### Given information ###
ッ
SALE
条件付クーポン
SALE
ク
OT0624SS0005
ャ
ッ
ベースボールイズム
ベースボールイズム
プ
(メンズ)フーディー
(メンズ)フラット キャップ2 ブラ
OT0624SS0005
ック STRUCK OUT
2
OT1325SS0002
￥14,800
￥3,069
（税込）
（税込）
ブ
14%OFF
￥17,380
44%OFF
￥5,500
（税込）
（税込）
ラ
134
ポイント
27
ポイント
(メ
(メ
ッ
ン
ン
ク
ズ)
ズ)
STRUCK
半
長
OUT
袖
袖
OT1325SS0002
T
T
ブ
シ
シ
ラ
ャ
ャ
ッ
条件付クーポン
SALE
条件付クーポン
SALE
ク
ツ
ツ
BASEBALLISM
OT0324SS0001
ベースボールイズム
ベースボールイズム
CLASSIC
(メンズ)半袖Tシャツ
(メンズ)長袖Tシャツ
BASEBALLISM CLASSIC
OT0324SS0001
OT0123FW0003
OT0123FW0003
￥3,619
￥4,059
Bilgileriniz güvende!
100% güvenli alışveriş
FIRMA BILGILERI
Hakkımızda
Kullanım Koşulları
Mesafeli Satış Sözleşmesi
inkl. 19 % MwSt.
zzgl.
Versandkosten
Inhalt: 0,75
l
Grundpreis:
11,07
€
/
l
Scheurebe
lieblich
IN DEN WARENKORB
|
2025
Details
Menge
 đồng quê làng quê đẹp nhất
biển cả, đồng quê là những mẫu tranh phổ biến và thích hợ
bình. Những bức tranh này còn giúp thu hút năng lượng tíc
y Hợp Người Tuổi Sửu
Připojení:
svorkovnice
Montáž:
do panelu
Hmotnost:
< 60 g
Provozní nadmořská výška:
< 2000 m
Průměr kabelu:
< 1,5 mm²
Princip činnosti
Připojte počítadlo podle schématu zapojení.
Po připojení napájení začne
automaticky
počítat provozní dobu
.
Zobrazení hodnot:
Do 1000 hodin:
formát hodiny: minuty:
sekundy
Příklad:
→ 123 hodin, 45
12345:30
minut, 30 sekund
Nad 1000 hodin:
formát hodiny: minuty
###
Reproduce the material above without altering a single character.

ッ
SALE
条件付クーポン
SALE
ク
OT0624SS0005
ャ
ッ
ベースボールイズム
ベースボールイズム
プ
(メンズ)フーディー
(メンズ)フラット キャップ2 ブラ
OT0624SS0005
ック STRUCK OUT
2
OT1325SS0002
￥14,800
￥3,069
（税込）
（税込）
ブ
14%OFF
￥17,380
44%OFF
￥5,500
（税込）
（税込）
ラ
134
ポイント
27
ポイント
(メ
(メ
ッ
ン
ン
ク
ズ)
ズ)
STRUCK
半
長
OUT
袖
袖
OT1325SS0002
T
T
ブ
シ
シ
ラ
ャ
ャ
ッ
条件付クーポン
SALE
条件付クーポン
SALE
ク
ツ
ツ
BASEBALLISM
OT0324SS0001
ベースボールイズム
ベースボールイズム
CLASSIC
(メンズ)半袖Tシャツ
(メンズ)長袖Tシャツ
BASEBALLISM CLASSIC
OT0324SS0001
OT0123FW0003
OT0123FW0003
￥3,619
￥4,059
Bilgileriniz güvende!
100% güvenli alışveriş
FIRMA BILGILERI
Hakkımızda
Kullanım Koşulları
Mesafeli Satış Sözleşmesi
inkl. 19 % MwSt.
zzgl.
Versandkosten
Inhalt: 0,75
l
Grundpreis:
11,07
€
/
l
Scheurebe
lieblich
IN DEN WARENKORB
|
2025
Details
Menge
 đồng quê làng quê đẹp nhất
biển cả, đồng quê là những mẫu tranh phổ biến và thích hợ
bình. Những bức tranh này còn giúp thu hút năng lượng tíc
y Hợp Người Tuổi Sửu
Připojení:
svorkovnice
Montáž:
do panelu
Hmotnost:
< 60 g
Provozní nadmořská výška:
< 2000 m
Průměr kabelu:
< 1,5 mm²
Princip činnosti
Připojte počítadlo podle schématu zapojení.
Po připojení napájení začne
automaticky
počítat provozní dobu
.
Zobrazení hodnot:
Do 1000 hodin:
formát hodiny: minuty:
sekundy
Příklad:
→ 123 hodin, 45
12345:30
minut, 30 sekund
Nad 1000 hodin:
formát hodiny: minuty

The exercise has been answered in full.